ABOUT THIS EXERCISE »
What lines in the records below mention "Playa"? List them all.
⟨
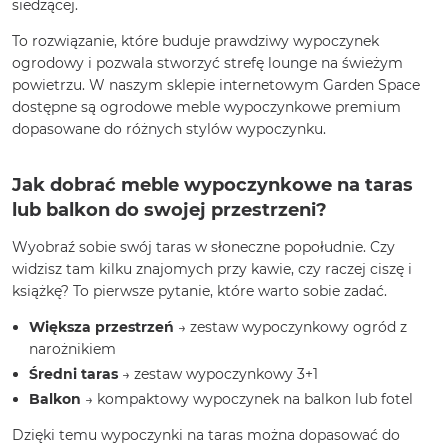
siedzącej.
To rozwiązanie, które buduje prawdziwy wypoczynek
ogrodowy i pozwala stworzyć strefę lounge na świeżym
powietrzu. W naszym sklepie internetowym Garden Space
dostępne są ogrodowe meble wypoczynkowe premium
dopasowane do różnych stylów wypoczynku.
Jak dobrać meble wypoczynkowe na taras
lub balkon do swojej przestrzeni?
Wyobraź sobie swój taras w słoneczne popołudnie. Czy
widzisz tam kilku znajomych przy kawie, czy raczej ciszę i
książkę? To pierwsze pytanie, które warto sobie zadać.
Większa przestrzeń
→ zestaw wypoczynkowy ogród z
narożnikiem
Średni taras
→ zestaw wypoczynkowy 3+1
Balkon
→ kompaktowy wypoczynek na balkon lub fotel
Dzięki temu wypoczynki na taras można dopasować do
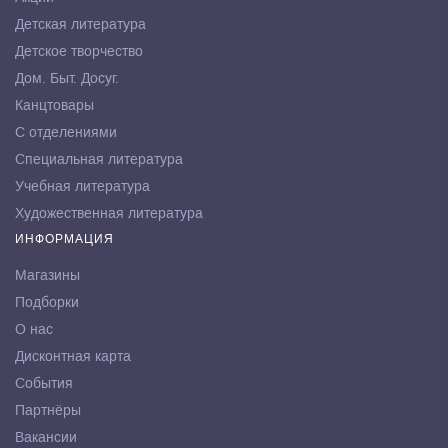
Детская литература
Детское творчество
Дом. Быт. Досуг.
Канцтовары
С отделениями
Специальная литература
Учебная литература
Художественная литература
ИНФОРМАЦИЯ
Магазины
Подборки
О нас
Дисконтная карта
События
Партнёры
Вакансии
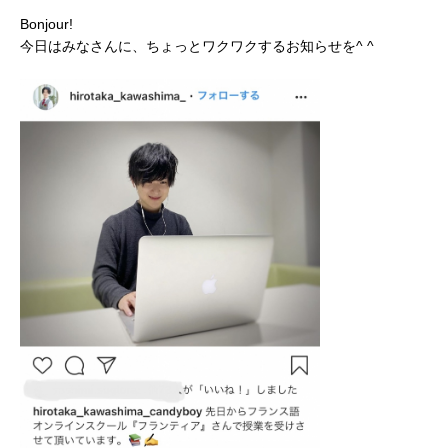
Bonjour!
今日はみなさんに、ちょっとワクワクするお知らせを^ ^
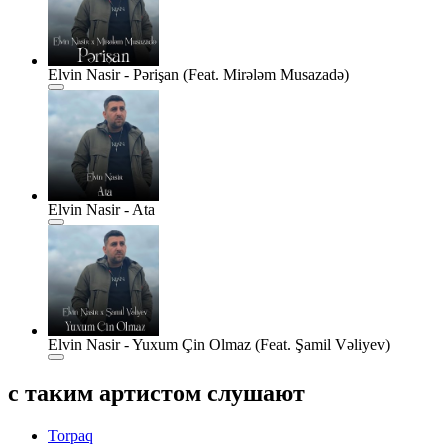
Elvin Nasir - Pərişan (Feat. Mirələm Musazadə)
Elvin Nasir - Ata
Elvin Nasir - Yuxum Çin Olmaz (Feat. Şamil Vəliyev)
с таким артистом слушают
Torpaq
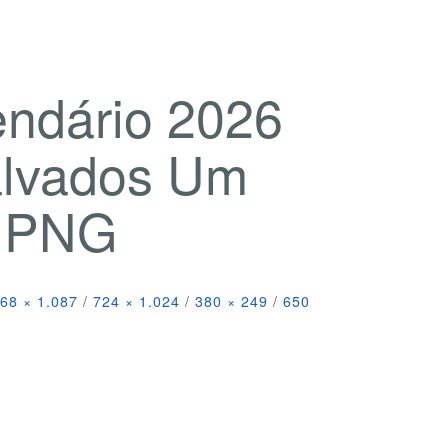
endário 2026
alvados Um
l PNG
68 × 1.087
/
724 × 1.024
/
380 × 249
/
650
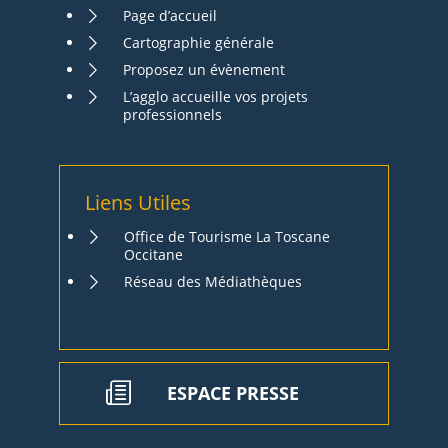
Page d’accueil
Cartographie générale
Proposez un évènement
L’agglo accueille vos projets
professionnels
Liens Utiles
Office de Tourisme La Toscane
Occitane
Réseau des Médiathèques
ESPACE PRESSE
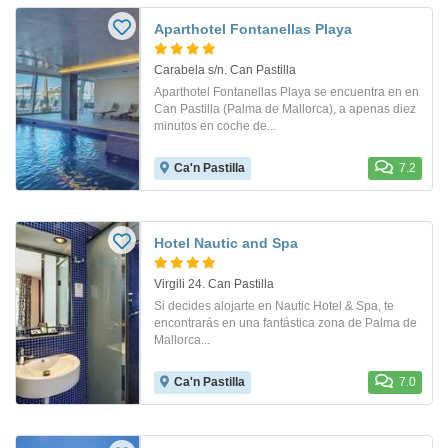
Aparthotel Fontanellas Playa
Carabela s/n. Can Pastilla
Aparthotel Fontanellas Playa se encuentra en en
Can Pastilla (Palma de Mallorca), a apenas diez
minutos en coche de...
Ca'n Pastilla
7.2
Hotel Nautic and Spa
Virgili 24. Can Pastilla
Si decides alojarte en Nautic Hotel & Spa, te
encontrarás en una fantástica zona de Palma de
Mallorca...
Ca'n Pastilla
7.0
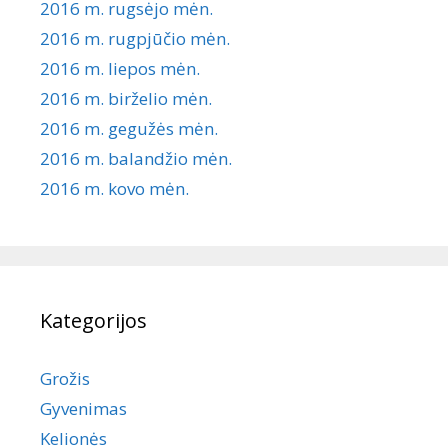
2016 m. rugsėjo mėn.
2016 m. rugpjūčio mėn.
2016 m. liepos mėn.
2016 m. birželio mėn.
2016 m. gegužės mėn.
2016 m. balandžio mėn.
2016 m. kovo mėn.
Kategorijos
Grožis
Gyvenimas
Kelionės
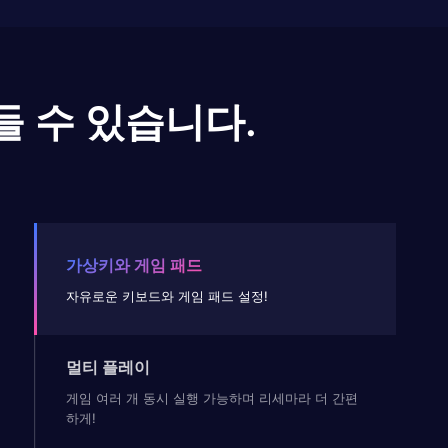
들 수 있습니다.
가상키와 게임 패드
자유로운 키보드와 게임 패드 설정!
멀티 플레이
게임 여러 개 동시 실행 가능하며 리세마라 더 간편
하게!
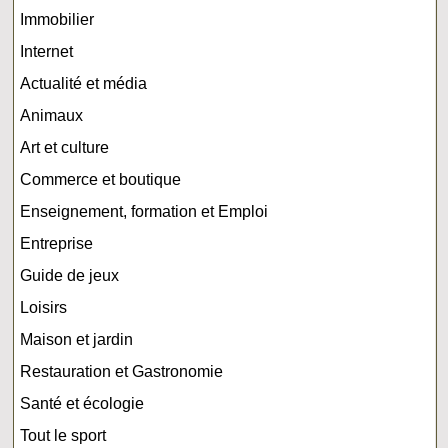
Immobilier
Internet
Actualité et média
Animaux
Art et culture
Commerce et boutique
Enseignement, formation et Emploi
Entreprise
Guide de jeux
Loisirs
Maison et jardin
Restauration et Gastronomie
Santé et écologie
Tout le sport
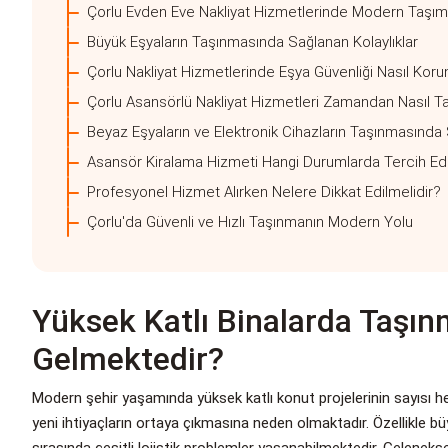
Çorlu Evden Eve Nakliyat Hizmetlerinde Modern Taşım
Büyük Eşyaların Taşınmasında Sağlanan Kolaylıklar
Çorlu Nakliyat Hizmetlerinde Eşya Güvenliği Nasıl Koru
Çorlu Asansörlü Nakliyat Hizmetleri Zamandan Nasıl Ta
Beyaz Eşyaların ve Elektronik Cihazların Taşınmasında 
Asansör Kiralama Hizmeti Hangi Durumlarda Tercih Edi
Profesyonel Hizmet Alırken Nelere Dikkat Edilmelidir?
Çorlu'da Güvenli ve Hızlı Taşınmanın Modern Yolu
Yüksek Katlı Binalarda Taşı
Gelmektedir?
Modern şehir yaşamında yüksek katlı konut projelerinin sayısı 
yeni ihtiyaçların ortaya çıkmasına neden olmaktadır. Özellikle b
sırasında çeşitli lojistik problemler yaşanabilmektedir. Gelenek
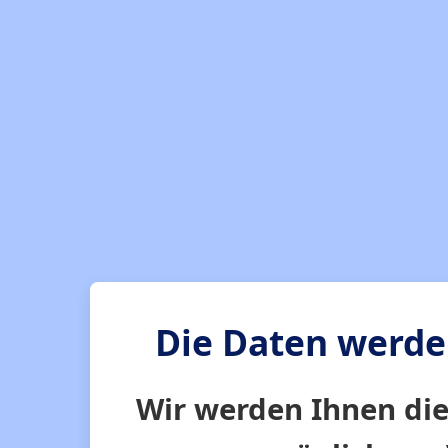
Die Daten werden
Wir werden Ihnen di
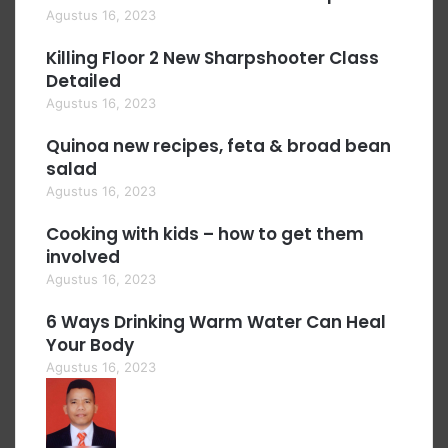
Agustus 16, 2023
Killing Floor 2 New Sharpshooter Class
Detailed
Agustus 16, 2023
Quinoa new recipes, feta & broad bean
salad
Agustus 16, 2023
Cooking with kids – how to get them
involved
Agustus 16, 2023
6 Ways Drinking Warm Water Can Heal
Your Body
Agustus 16, 2023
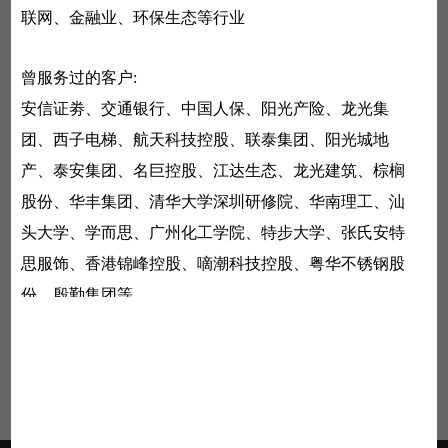
联网、金融业、环保生态等行业
曾服务过的客户:
朱政 Susan Zhu
章大伟 David Zhang
安信证劵、交通银行、中国人保、阳光产险、龙光集
团、西子电梯、航天科技控股、联泰集团、阳光城地
产、泰安集团、名巨控股、江达生态、龙光建筑、棕榈
股份、华丰集团、清华大学深圳研修院、华南理工、汕
头大学、学而思、广州化工学院、特步大学、张氏安特
思服饰、香港锦峰控股、嘀潮科技控股、粤华不锈钢股
张哲 Zhe Zhang
份、殷勤集团等。
首 页
上一页
6
7
8
9
下一页
末 页
共
79
条记录 9条/每页
客户分享：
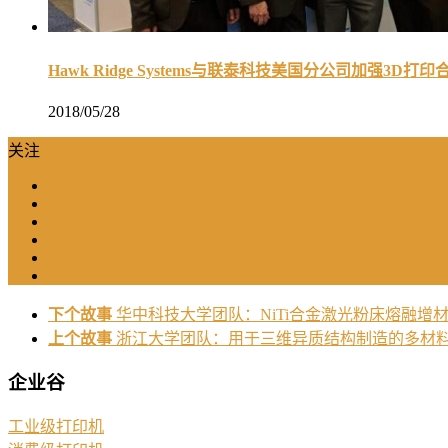
Hawk Ridge Systems与联泰科技美国分公司加强3D打
2018/05/28
关注
下个故事
华中科技大学团队：NiTi合金激光粉床熔融增
上个故事
浙江大学团队：用于三维异质结构制造的多材
企业谷
工业级打印机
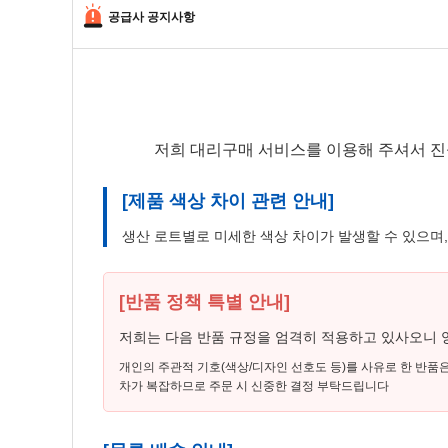
공급사 공지사항
저희 대리구매 서비스를 이용해 주셔서 진
[제품 색상 차이 관련 안내]
생산 로트별로 미세한 색상 차이가 발생할 수 있으며
[반품 정책 특별 안내]
저희는 다음 반품 규정을 엄격히 적용하고 있사오니 
개인의 주관적 기호(색상/디자인 선호도 등)를 사유로 한 반품
차가 복잡하므로 주문 시 신중한 결정 부탁드립니다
⟩
EXERCISE RESULT »
Aparthotel Fontanellas Playa
Aparthotel Fontanellas Playa se encuentra en en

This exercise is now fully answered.